Friday, January 30, 2015

It's All Good                                                                   01-29-15

Psalm 34:8 (NASB) 8  O taste and see that the LORD is good; How blessed is the man who takes refuge in Him!

As I have mentioned before in this blog, I am not a pastor. I don't consider myself gifted with a pastor's heart, neither am I blessed as an exhorter. That being said, when writing this blog, I  make an attempt to be sensitive to what the Holy Spirit is speaking, if anything, to my heart. I spend about four hours a night driving the Interstate delivering papers. What better time than to ponder and pray? Last night, I stilled my spirit with nothing but the hum of the road in my ears. I was trying to get a clue about what God might want me to write about today.    Nothing.  Nothing. Nothing. I finished my route, went home and went to bed. Got up this P.M. Not a word.Nada.

I began to think about various subjects that might be of interest.. you know the condition of the world this week (which is the same or worse as last week!lol) No that wasn't it. I thought about the various trials and tribulations that God's People are facing on a daily basis. But, that quickening that is so familiar to me wasn't there. I had nothing. I even considered trying to put a spiritual spin to Deflategate!! (Lord Have Mercy.) It was then that I took a glance out the dining room window and noticed how pretty it was. The sun was hitting these pine trees at just the right angle. It was pretty and had a strange sort of tranquility to it. I was having a zen moment(smile)

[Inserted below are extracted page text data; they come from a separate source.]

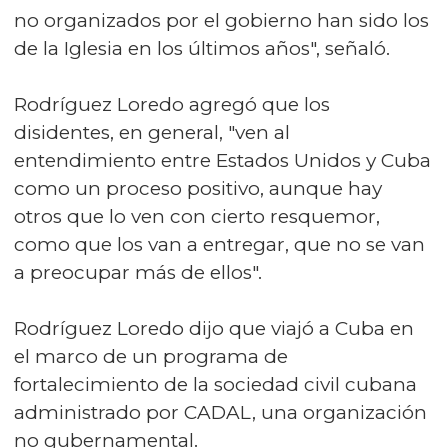
no organizados por el gobierno han sido los
de la Iglesia en los últimos años", señaló.
Rodríguez Loredo agregó que los
disidentes, en general, "ven al
entendimiento entre Estados Unidos y Cuba
como un proceso positivo, aunque hay
otros que lo ven con cierto resquemor,
como que los van a entregar, que no se van
a preocupar más de ellos".
Rodríguez Loredo dijo que viajó a Cuba en
el marco de un programa de
fortalecimiento de la sociedad civil cubana
administrado por CADAL, una organización
no gubernamental.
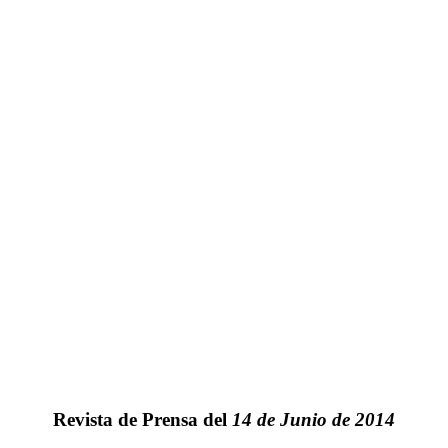
Revista de Prensa del
14 de Junio de 2014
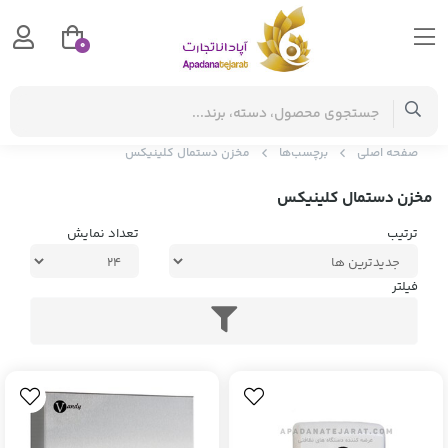
0
صفحه اصلی
برچسب‌ها
مخزن دستمال کلینیکس
مخزن دستمال کلینیکس
ترتیب
تعداد نمایش
فیلتر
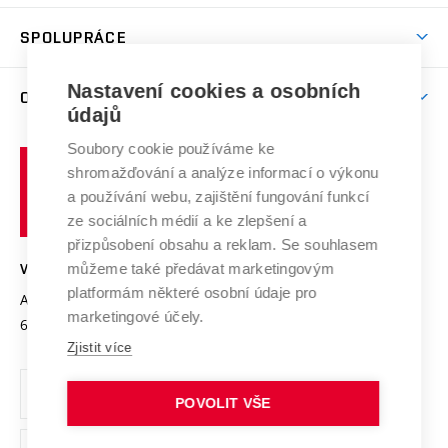
Aktivity pro juniory
Studentský život
odkaz)
Věda a výzkum na VUT
Harmonogram akademického roku
Zpracování osobních údajů studentů
Sociální bezpečí
SPOLUPRÁCE
Celoživotní vzdělávání
Brno
Podpora excelence
Závěrečné práce
Studium bez bariér
Zpracování osobních údajů uchazečů o studium
Firemní spolupráce
Mezinárodní vědecká rada
Nastavení cookies a osobních
O UNIVERZITĚ
Doktorské studium
Podpora podnikání
E-přihláška
údajů
Zahraniční spolupráce
Systém zajišťování kvality výzkumu
Profil univerzity
Spolupráce se školami
Soubory cookie používáme ke
Vysoké
Výzkumné infrastruktury
shromažďování a analýze informací o výkonu
Udržitelná univerzita
učení
Služby univerzity
Transfer znalostí
a používání webu, zajištění fungování funkcí
technické
Podnikavá univerzita / ContriBUTe
Mezinárodní dohody
ze sociálních médií a ke zlepšení a
Open Science
v
Bezpečná univerzita
přizpůsobení obsahu a reklam. Se souhlasem
Univerzitní sítě
Brně
Projekty
můžeme také předávat marketingovým
VYSOKÉ UČENÍ TECHNICKÉ V BRNĚ
Vyznamenání
platformám některé osobní údaje pro
Projekty ze strukturálních fondů
Antonínská 548/1
www.vut.cz
marketingové účely.
Organizační struktura
602 00 Brno
vut@vutbr.cz
Specifický výzkum
Zjistit více
Úřední deska
Ochrana osobních údajů
POVOLIT VŠE
(externí
Pracovní příležitosti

As I wondered at those trees, some thoughts started strolling across my mind. I thought about how my bills were all paid. I had a job with a recent pay raise. I had obtained health insurance through the V.A. FREE of charge. No premiums, just a small co-pay. I had a roof over my head. My children were all safe and well fed. My health was good. All in all, it was ALL GOOD. You feelin' me here?  As I once again thought about what to write a voice came in my head and said,"Why don't you write about that?"  "About what?" I replied. "About how it is all good." That was it. That's all I heard. It was gone.  

In my spirit I retorted that isn't very thought provoking, nor is it insightful. Not that I have a special gift for either. Then I had a very simple, sobering thought..... It didn't have to be that way. I could be hunkered down in some Middle Eastern hellhole fearing for my very life. I could be on the receiving end of all the cards and well wishes for my speedy recovery. Ya hearin' me here? There are countless situations and circumstances, much worse,that I, Ronnie Jenkins could find myself tethered to. When I considered this,it finally occurred to me that God has, is, and will be very good to me. He has been faithful to me. Brothers and sisters I must confess something and I understand that I may be speaking for myself here. But, when weighed against the challenges and attacks that believers in other parts of the world are facing, my difficulties are a featherweight. Even in our own country there are people that are going through it to a degree that I can only imagine. With that perspective in front of my eyes, I thought it reasonable to pen a simple "Thank You Lord". I am reminded of that phrase that God has spoken to me many times recently "I've got your back." The Lord truly is good. Take your refuge in Him. He's All Good.  




Lamentations 3:21-23 (NASB) 21  This I recall to my mind, Therefore I have hope.
22  The LORD'S lovingkindnesses indeed never cease, For His compassions never fail.
23  They are new every morning; Great is Your faithfulness.